Share knowledge company-wide
Then, share the knowledge with everyone in your company who needs it. This is even more important for tasks that require knowledge, such as writing code. Stack Overflow is a great knowledge sharing resource for general coding questions, but for questions about your own codebase, developers should consult their teammates. In our research, we found that around 50% of respondents agreed that waiting for a response causes a flow interruption. Solutions like Stack Overflow for Teams that store and surface knowledge across silos can help reduce these interruptions.

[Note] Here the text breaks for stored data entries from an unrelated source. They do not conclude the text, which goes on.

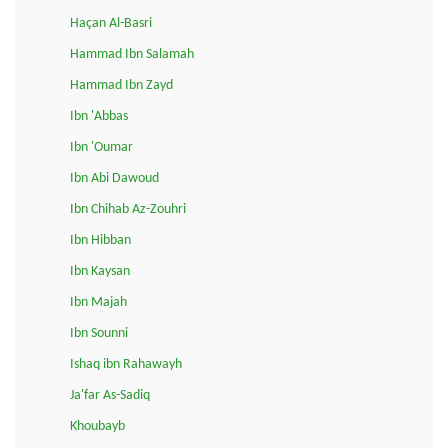
Haçan Al-Basri
Hammad Ibn Salamah
Hammad Ibn Zayd
Ibn 'Abbas
Ibn 'Oumar
Ibn Abi Dawoud
Ibn Chihab Az-Zouhri
Ibn Hibban
Ibn Kaysan
Ibn Majah
Ibn Sounni
Ishaq ibn Rahawayh
Ja'far As-Sadiq
Khoubayb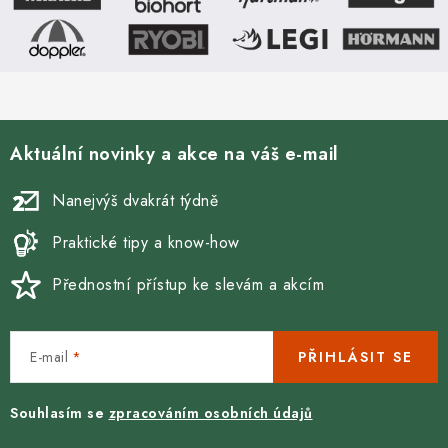
Aktuální novinky a akce na váš e-mail
Nanejvýš dvakrát týdně
Praktické tipy a know-how
Přednostní přístup ke slevám a akcím
E-mail
PŘIHLÁSIT SE
Souhlasím se
zpracováním osobních údajů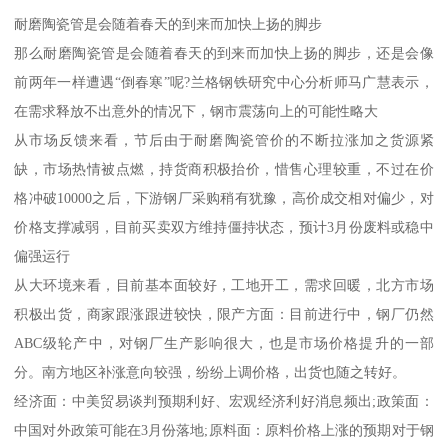
耐磨陶瓷管是会随着春天的到来而加快上扬的脚步
那么耐磨陶瓷管是会随着春天的到来而加快上扬的脚步，还是会像
前两年一样遭遇“倒春寒”呢?兰格钢铁研究中心分析师马广慧表示，
在需求释放不出意外的情况下，钢市震荡向上的可能性略大
从市场反馈来看，节后由于耐磨陶瓷管价的不断拉涨加之货源紧
缺，市场热情被点燃，持货商积极抬价，惜售心理较重，不过在价
格冲破10000之后，下游钢厂采购稍有犹豫，高价成交相对偏少，对
价格支撑减弱，目前买卖双方维持僵持状态，预计3月份废料或稳中
偏强运行
从大环境来看，目前基本面较好，工地开工，需求回暖，北方市场
积极出货，商家跟涨跟进较快，限产方面：目前进行中，钢厂仍然
ABC级轮产中，对钢厂生产影响很大，也是市场价格提升的一部
分。南方地区补涨意向较强，纷纷上调价格，出货也随之转好。
经济面：中美贸易谈判预期利好、宏观经济利好消息频出;政策面：
中国对外政策可能在3月份落地;原料面：原料价格上涨的预期对于钢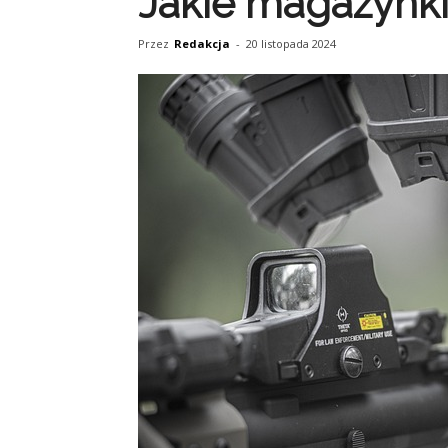
Jakie magazynk
Przez
Redakcja
-
20 listopada 2024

People first, technology second
Third, effective organizations don’t just write code, they think through the process of building software. We’ve seen a lot of people complain about Scrum and Agile because bad processes are easy to spot. However, because these processes were created to improve the lives of developers, successful organizations ensure that their processes work properly, rather than that they are strictly followed. To do. We also have a good design, planning, and requirements process. We mentioned that requirements are the hard part and that requirements variability can be a defining problem in software engineering. If someone keeps moving the target, you can’t attack the target.
Empower, don’t micromanage
Finally, effective organizations focus on enabling developers to do their work, rather than monitoring or micromanaging them. Gone are the days of negative management, where employees are seen as troublemakers who need guidance and management, and where management is used to lessen the negative impact on employees. Managers try to support their employees, give them the breaks and safety they need, and keep them out of the way of their work.
There’s more to productivity than code
Speeding up code created by AI tools can help improve personal productivity. But the real benefits come from improving the organization as a whole. You need to know what you’re doing when you write code, whether manually or through codegen. Otherwise, you could do more harm than good.